» **What is being asked**
Repeat each entry exactly, but do not carry over the pictures.

· · · ·

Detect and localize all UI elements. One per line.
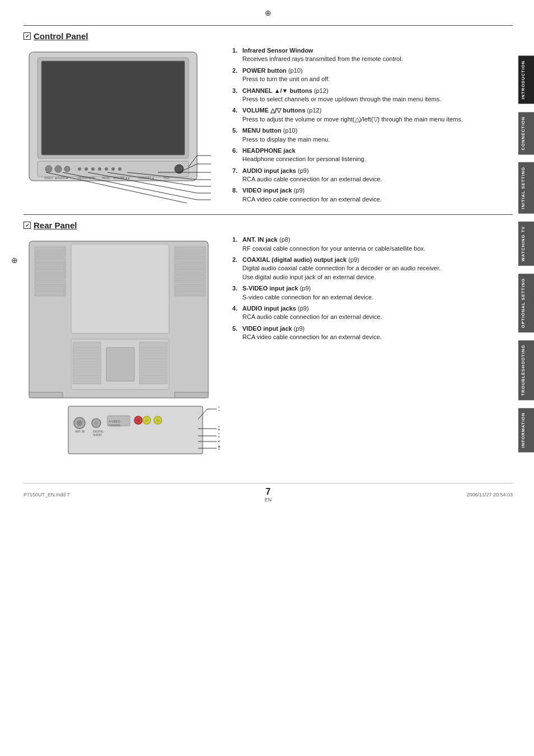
footer-date: 2006/11/27 20:54:03 <box>466 492 513 497</box>
rear-item-3-desc: S-video cable connection for an external… <box>242 294 373 300</box>
item-8-ref: (p9) <box>294 187 305 194</box>
rear-panel-diagram: S-VIDEO COAXIAL ANT. IN DIGITAL AUDIO <box>24 236 222 472</box>
control-item-5: MENU button (p10) Press to display the m… <box>232 126 513 144</box>
rear-item-4: AUDIO input jacks (p9) RCA audio cable c… <box>232 304 513 322</box>
rear-item-1-ref: (p8) <box>279 236 291 243</box>
control-item-3: CHANNEL ▲/▼ buttons (p12) Press to selec… <box>232 87 513 104</box>
tab-information[interactable]: INFORMATION <box>518 408 534 452</box>
rear-item-1-title: ANT. IN jack <box>242 236 278 243</box>
rear-item-5-title: VIDEO input jack <box>242 325 292 332</box>
svg-text:MENU: MENU <box>102 176 110 180</box>
control-item-2: POWER button (p10) Press to turn the uni… <box>232 67 513 84</box>
rear-item-2-desc2: Use digital audio input jack of an exter… <box>242 274 376 280</box>
rear-panel-items: ANT. IN jack (p8) RF coaxial cable conne… <box>232 236 513 341</box>
svg-point-10 <box>98 167 101 171</box>
svg-point-13 <box>118 167 121 171</box>
item-8-desc: RCA video cable connection for an extern… <box>242 196 382 203</box>
control-panel-title: Control Panel <box>34 31 88 41</box>
rear-item-2-desc: Digital audio coaxial cable connection f… <box>242 265 441 271</box>
svg-text:ANT. IN: ANT. IN <box>75 430 85 433</box>
svg-text:VIDEO: VIDEO <box>44 176 53 180</box>
svg-rect-61 <box>175 275 205 279</box>
svg-point-109 <box>145 419 148 422</box>
item-7-title: AUDIO input jacks <box>242 167 296 174</box>
item-8-title: VIDEO input jack <box>242 187 292 194</box>
svg-point-107 <box>137 419 140 422</box>
svg-point-11 <box>105 167 108 171</box>
svg-rect-64 <box>175 292 205 296</box>
item-6-desc: Headphone connection for personal listen… <box>242 156 366 162</box>
control-item-1: Infrared Sensor Window Receives infrared… <box>232 46 513 64</box>
svg-point-5 <box>55 166 62 172</box>
rear-panel-svg: S-VIDEO COAXIAL ANT. IN DIGITAL AUDIO <box>24 236 219 471</box>
control-panel-layout: VIDEO ◄AUDIO► HEADPHONE MENU VOLUME◄► CH… <box>24 46 513 206</box>
top-divider <box>24 25 513 26</box>
item-2-title: POWER button <box>242 67 287 74</box>
svg-text:5: 5 <box>218 445 219 451</box>
svg-rect-51 <box>35 269 65 274</box>
page-number-area: 7 EN <box>265 487 272 503</box>
svg-rect-48 <box>35 252 65 257</box>
control-panel-list: Infrared Sensor Window Receives infrared… <box>232 46 513 206</box>
svg-point-7 <box>78 167 81 171</box>
item-3-desc: Press to select channels or move up/down… <box>242 96 441 102</box>
rear-item-1-desc: RF coaxial cable connection for your ant… <box>242 245 425 252</box>
tab-optional-setting[interactable]: OPTIONAL SETTING <box>518 274 534 332</box>
svg-rect-47 <box>35 247 65 251</box>
svg-rect-52 <box>35 275 65 279</box>
rear-item-3: S-VIDEO input jack (p9) S-video cable co… <box>232 284 513 302</box>
svg-rect-56 <box>175 247 205 251</box>
item-5-ref: (p10) <box>283 127 298 134</box>
rear-item-2-title: COAXIAL (digital audio) output jack <box>242 256 346 263</box>
svg-point-100 <box>77 420 82 426</box>
control-panel-diagram: VIDEO ◄AUDIO► HEADPHONE MENU VOLUME◄► CH… <box>24 46 222 204</box>
left-reg-mark: ⊕ <box>11 256 18 265</box>
svg-text:COAXIAL: COAXIAL <box>109 424 121 427</box>
tab-connection[interactable]: CONNECTION <box>518 112 534 154</box>
tab-initial-setting[interactable]: INITIAL SETTING <box>518 162 534 214</box>
svg-rect-58 <box>175 258 205 262</box>
svg-rect-63 <box>175 286 205 290</box>
svg-rect-2 <box>41 61 185 155</box>
item-5-title: MENU button <box>242 127 282 134</box>
tab-introduction[interactable]: INTRODUCTION <box>518 56 534 104</box>
rear-item-2-ref: (p9) <box>348 256 359 263</box>
svg-rect-59 <box>175 264 205 268</box>
svg-rect-62 <box>175 280 205 285</box>
svg-rect-60 <box>175 269 205 274</box>
footer-file: P7150UT_EN.indd 7 <box>24 492 70 497</box>
svg-point-12 <box>111 167 115 171</box>
item-6-title: HEADPHONE jack <box>242 147 296 154</box>
svg-point-102 <box>95 421 98 425</box>
rear-panel-list: ANT. IN jack (p8) RF coaxial cable conne… <box>232 236 513 344</box>
item-5-desc: Press to display the main menu. <box>242 136 330 143</box>
control-panel-svg: VIDEO ◄AUDIO► HEADPHONE MENU VOLUME◄► CH… <box>24 46 214 203</box>
svg-point-4 <box>45 166 52 172</box>
item-7-desc: RCA audio cable connection for an extern… <box>242 176 382 182</box>
tab-troubleshooting[interactable]: TROUBLESHOOTING <box>518 340 534 400</box>
item-3-title: CHANNEL ▲/▼ buttons <box>242 87 312 94</box>
svg-rect-50 <box>35 264 65 268</box>
control-panel-checkbox: ✓ <box>24 32 31 40</box>
middle-divider <box>24 214 513 215</box>
svg-point-9 <box>91 167 95 171</box>
side-navigation: INTRODUCTION CONNECTION INITIAL SETTING … <box>518 56 534 452</box>
item-4-desc: Press to adjust the volume or move right… <box>242 116 463 123</box>
svg-text:4: 4 <box>218 438 219 444</box>
rear-item-5: VIDEO input jack (p9) RCA video cable co… <box>232 325 513 342</box>
svg-rect-96 <box>29 392 63 398</box>
rear-item-5-ref: (p9) <box>294 325 305 332</box>
svg-rect-65 <box>71 244 169 334</box>
svg-rect-97 <box>175 392 208 398</box>
svg-text:S-VIDEO: S-VIDEO <box>109 420 120 423</box>
svg-rect-81 <box>106 348 134 381</box>
rear-item-3-ref: (p9) <box>300 285 311 292</box>
item-3-ref: (p12) <box>314 87 329 94</box>
svg-text:AUDIO: AUDIO <box>93 433 102 436</box>
page-en: EN <box>265 497 272 503</box>
item-4-ref: (p12) <box>307 107 322 114</box>
tab-watching-tv[interactable]: WATCHING TV <box>518 222 534 266</box>
item-1-desc: Receives infrared rays transmitted from … <box>242 55 403 62</box>
page-number: 7 <box>265 487 272 497</box>
svg-text:1: 1 <box>218 406 219 412</box>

· · · ·

» **Expected answer**
Detect and localize all UI elements. One per line.
footer-date: 2006/11/27 20:54:03 <box>466 492 513 497</box>
rear-item-3-desc: S-video cable connection for an external… <box>242 294 373 300</box>
item-8-ref: (p9) <box>294 187 305 194</box>
rear-panel-diagram: S-VIDEO COAXIAL ANT. IN DIGITAL AUDIO <box>24 236 222 472</box>
control-item-5: MENU button (p10) Press to display the m… <box>232 126 513 144</box>
rear-item-4: AUDIO input jacks (p9) RCA audio cable c… <box>232 304 513 322</box>
rear-item-1-ref: (p8) <box>279 236 291 243</box>
control-item-3: CHANNEL ▲/▼ buttons (p12) Press to selec… <box>232 87 513 104</box>
tab-information[interactable]: INFORMATION <box>518 408 534 452</box>
rear-item-1-title: ANT. IN jack <box>242 236 278 243</box>
rear-item-5-title: VIDEO input jack <box>242 325 292 332</box>
svg-text:MENU: MENU <box>102 176 110 180</box>
control-item-2: POWER button (p10) Press to turn the uni… <box>232 67 513 84</box>
rear-item-2-desc2: Use digital audio input jack of an exter… <box>242 274 376 280</box>
rear-panel-items: ANT. IN jack (p8) RF coaxial cable conne… <box>232 236 513 341</box>
svg-point-10 <box>98 167 101 171</box>
svg-point-13 <box>118 167 121 171</box>
item-8-desc: RCA video cable connection for an extern… <box>242 196 382 203</box>
control-panel-title: Control Panel <box>34 31 88 41</box>
rear-item-2-desc: Digital audio coaxial cable connection f… <box>242 265 441 271</box>
svg-text:ANT. IN: ANT. IN <box>75 430 85 433</box>
svg-text:VIDEO: VIDEO <box>44 176 53 180</box>
svg-rect-61 <box>175 275 205 279</box>
svg-point-109 <box>145 419 148 422</box>
item-7-title: AUDIO input jacks <box>242 167 296 174</box>
item-8-title: VIDEO input jack <box>242 187 292 194</box>
svg-point-107 <box>137 419 140 422</box>
svg-point-11 <box>105 167 108 171</box>
svg-rect-64 <box>175 292 205 296</box>
item-6-desc: Headphone connection for personal listen… <box>242 156 366 162</box>
control-item-1: Infrared Sensor Window Receives infrared… <box>232 46 513 64</box>
svg-point-5 <box>55 166 62 172</box>
rear-panel-svg: S-VIDEO COAXIAL ANT. IN DIGITAL AUDIO <box>24 236 219 471</box>
control-panel-layout: VIDEO ◄AUDIO► HEADPHONE MENU VOLUME◄► CH… <box>24 46 513 206</box>
top-divider <box>24 25 513 26</box>
item-2-title: POWER button <box>242 67 287 74</box>
svg-text:5: 5 <box>218 445 219 451</box>
svg-rect-51 <box>35 269 65 274</box>
page-number-area: 7 EN <box>265 487 272 503</box>
svg-rect-48 <box>35 252 65 257</box>
control-panel-list: Infrared Sensor Window Receives infrared… <box>232 46 513 206</box>
svg-point-7 <box>78 167 81 171</box>
item-3-desc: Press to select channels or move up/down… <box>242 96 441 102</box>
rear-item-1-desc: RF coaxial cable connection for your ant… <box>242 245 425 252</box>
tab-optional-setting[interactable]: OPTIONAL SETTING <box>518 274 534 332</box>
svg-rect-47 <box>35 247 65 251</box>
svg-rect-52 <box>35 275 65 279</box>
rear-item-3: S-VIDEO input jack (p9) S-video cable co… <box>232 284 513 302</box>
svg-rect-56 <box>175 247 205 251</box>
item-5-ref: (p10) <box>283 127 298 134</box>
rear-item-2-title: COAXIAL (digital audio) output jack <box>242 256 346 263</box>
svg-point-100 <box>77 420 82 426</box>
control-panel-diagram: VIDEO ◄AUDIO► HEADPHONE MENU VOLUME◄► CH… <box>24 46 222 204</box>
left-reg-mark: ⊕ <box>11 256 18 265</box>
svg-text:COAXIAL: COAXIAL <box>109 424 121 427</box>
tab-connection[interactable]: CONNECTION <box>518 112 534 154</box>
tab-initial-setting[interactable]: INITIAL SETTING <box>518 162 534 214</box>
svg-rect-58 <box>175 258 205 262</box>
svg-rect-63 <box>175 286 205 290</box>
svg-rect-2 <box>41 61 185 155</box>
item-5-title: MENU button <box>242 127 282 134</box>
tab-introduction[interactable]: INTRODUCTION <box>518 56 534 104</box>
rear-item-2-ref: (p9) <box>348 256 359 263</box>
svg-rect-59 <box>175 264 205 268</box>
svg-rect-62 <box>175 280 205 285</box>
svg-rect-60 <box>175 269 205 274</box>
footer-file: P7150UT_EN.indd 7 <box>24 492 70 497</box>
svg-point-12 <box>111 167 115 171</box>
item-6-title: HEADPHONE jack <box>242 147 296 154</box>
svg-point-102 <box>95 421 98 425</box>
rear-panel-list: ANT. IN jack (p8) RF coaxial cable conne… <box>232 236 513 344</box>
item-5-desc: Press to display the main menu. <box>242 136 330 143</box>
control-panel-svg: VIDEO ◄AUDIO► HEADPHONE MENU VOLUME◄► CH… <box>24 46 214 203</box>
svg-point-4 <box>45 166 52 172</box>
item-7-desc: RCA audio cable connection for an extern… <box>242 176 382 182</box>
tab-troubleshooting[interactable]: TROUBLESHOOTING <box>518 340 534 400</box>
item-3-title: CHANNEL ▲/▼ buttons <box>242 87 312 94</box>
svg-rect-50 <box>35 264 65 268</box>
control-panel-checkbox: ✓ <box>24 32 31 40</box>
middle-divider <box>24 214 513 215</box>
svg-point-9 <box>91 167 95 171</box>
side-navigation: INTRODUCTION CONNECTION INITIAL SETTING … <box>518 56 534 452</box>
item-4-desc: Press to adjust the volume or move right… <box>242 116 463 123</box>
svg-text:4: 4 <box>218 438 219 444</box>
rear-item-5: VIDEO input jack (p9) RCA video cable co… <box>232 325 513 342</box>
svg-rect-96 <box>29 392 63 398</box>
rear-item-5-ref: (p9) <box>294 325 305 332</box>
svg-rect-65 <box>71 244 169 334</box>
svg-rect-97 <box>175 392 208 398</box>
svg-text:S-VIDEO: S-VIDEO <box>109 420 120 423</box>
svg-rect-81 <box>106 348 134 381</box>
rear-item-3-ref: (p9) <box>300 285 311 292</box>
item-3-ref: (p12) <box>314 87 329 94</box>
svg-text:AUDIO: AUDIO <box>93 433 102 436</box>
page-en: EN <box>265 497 272 503</box>
item-4-ref: (p12) <box>307 107 322 114</box>
tab-watching-tv[interactable]: WATCHING TV <box>518 222 534 266</box>
item-1-desc: Receives infrared rays transmitted from … <box>242 55 403 62</box>
page-number: 7 <box>265 487 272 497</box>
svg-text:1: 1 <box>218 406 219 412</box>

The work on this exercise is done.